WORK INSTRUCTIONS:
Transcribe exactly the span of lines that begins the records and ends with the line holding "A hírhedt sorozatgyilkos", both boundary lines included.

[Data extracted from a collection]
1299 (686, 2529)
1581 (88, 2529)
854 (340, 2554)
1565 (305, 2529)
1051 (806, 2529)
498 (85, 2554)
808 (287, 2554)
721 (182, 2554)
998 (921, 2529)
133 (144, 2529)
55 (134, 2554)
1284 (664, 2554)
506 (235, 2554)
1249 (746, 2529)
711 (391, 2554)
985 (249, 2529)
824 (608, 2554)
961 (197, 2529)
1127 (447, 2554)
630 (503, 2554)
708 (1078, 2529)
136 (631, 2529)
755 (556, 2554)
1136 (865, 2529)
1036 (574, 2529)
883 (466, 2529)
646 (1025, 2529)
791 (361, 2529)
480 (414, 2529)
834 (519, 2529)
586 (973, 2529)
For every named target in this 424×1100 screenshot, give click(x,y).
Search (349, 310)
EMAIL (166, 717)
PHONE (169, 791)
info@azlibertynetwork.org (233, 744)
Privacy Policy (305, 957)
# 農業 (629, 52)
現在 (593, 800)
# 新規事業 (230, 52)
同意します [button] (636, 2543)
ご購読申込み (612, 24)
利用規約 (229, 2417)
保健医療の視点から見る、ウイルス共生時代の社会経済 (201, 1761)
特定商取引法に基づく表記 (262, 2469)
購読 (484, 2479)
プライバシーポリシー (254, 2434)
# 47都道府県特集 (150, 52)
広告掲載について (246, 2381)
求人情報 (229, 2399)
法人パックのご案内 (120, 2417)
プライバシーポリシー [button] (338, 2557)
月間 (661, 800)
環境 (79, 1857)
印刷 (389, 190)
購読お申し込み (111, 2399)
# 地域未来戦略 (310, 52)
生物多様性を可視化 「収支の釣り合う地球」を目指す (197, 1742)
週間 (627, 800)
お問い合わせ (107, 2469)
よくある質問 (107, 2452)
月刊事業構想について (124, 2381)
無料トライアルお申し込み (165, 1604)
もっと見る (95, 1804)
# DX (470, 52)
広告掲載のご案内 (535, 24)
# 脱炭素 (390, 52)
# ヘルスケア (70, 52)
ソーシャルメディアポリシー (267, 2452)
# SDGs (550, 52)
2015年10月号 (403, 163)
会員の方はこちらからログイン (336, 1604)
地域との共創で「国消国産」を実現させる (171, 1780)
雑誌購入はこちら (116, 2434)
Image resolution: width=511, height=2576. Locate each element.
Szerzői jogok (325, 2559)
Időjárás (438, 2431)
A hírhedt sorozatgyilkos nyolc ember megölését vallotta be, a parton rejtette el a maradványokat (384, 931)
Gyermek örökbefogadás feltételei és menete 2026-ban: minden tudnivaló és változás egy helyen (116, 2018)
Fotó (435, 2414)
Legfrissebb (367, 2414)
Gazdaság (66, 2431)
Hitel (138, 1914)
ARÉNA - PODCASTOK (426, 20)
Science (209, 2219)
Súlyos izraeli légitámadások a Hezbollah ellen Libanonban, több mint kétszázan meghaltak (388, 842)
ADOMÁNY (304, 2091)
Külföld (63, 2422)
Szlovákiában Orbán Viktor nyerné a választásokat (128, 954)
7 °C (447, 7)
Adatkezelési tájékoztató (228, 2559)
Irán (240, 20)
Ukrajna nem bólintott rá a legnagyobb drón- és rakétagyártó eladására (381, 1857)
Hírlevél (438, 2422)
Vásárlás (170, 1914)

EXERCISE SOLUTION:
1299 (686, 2529)
1581 (88, 2529)
854 (340, 2554)
1565 (305, 2529)
1051 (806, 2529)
498 (85, 2554)
808 (287, 2554)
721 (182, 2554)
998 (921, 2529)
133 (144, 2529)
55 (134, 2554)
1284 (664, 2554)
506 (235, 2554)
1249 (746, 2529)
711 (391, 2554)
985 (249, 2529)
824 (608, 2554)
961 (197, 2529)
1127 (447, 2554)
630 (503, 2554)
708 (1078, 2529)
136 (631, 2529)
755 (556, 2554)
1136 (865, 2529)
1036 (574, 2529)
883 (466, 2529)
646 (1025, 2529)
791 (361, 2529)
480 (414, 2529)
834 (519, 2529)
586 (973, 2529)
For every named target in this 424×1100 screenshot, give click(x,y).
Search (349, 310)
EMAIL (166, 717)
PHONE (169, 791)
info@azlibertynetwork.org (233, 744)
Privacy Policy (305, 957)
# 農業 (629, 52)
現在 (593, 800)
# 新規事業 (230, 52)
同意します [button] (636, 2543)
ご購読申込み (612, 24)
利用規約 (229, 2417)
保健医療の視点から見る、ウイルス共生時代の社会経済 (201, 1761)
特定商取引法に基づく表記 (262, 2469)
購読 (484, 2479)
プライバシーポリシー (254, 2434)
# 47都道府県特集 (150, 52)
広告掲載について (246, 2381)
求人情報 (229, 2399)
法人パックのご案内 (120, 2417)
プライバシーポリシー [button] (338, 2557)
月間 (661, 800)
環境 (79, 1857)
印刷 (389, 190)
購読お申し込み (111, 2399)
# 地域未来戦略 (310, 52)
生物多様性を可視化 「収支の釣り合う地球」を目指す (197, 1742)
週間 (627, 800)
お問い合わせ (107, 2469)
よくある質問 (107, 2452)
月刊事業構想について (124, 2381)
無料トライアルお申し込み (165, 1604)
もっと見る (95, 1804)
# DX (470, 52)
広告掲載のご案内 (535, 24)
# 脱炭素 (390, 52)
# ヘルスケア (70, 52)
ソーシャルメディアポリシー (267, 2452)
# SDGs (550, 52)
2015年10月号 (403, 163)
会員の方はこちらからログイン (336, 1604)
地域との共創で「国消国産」を実現させる (171, 1780)
雑誌購入はこちら (116, 2434)
Image resolution: width=511, height=2576. Locate each element.
Szerzői jogok (325, 2559)
Időjárás (438, 2431)
A hírhedt sorozatgyilkos nyolc ember megölését vallotta be, a parton rejtette el a maradványokat (384, 931)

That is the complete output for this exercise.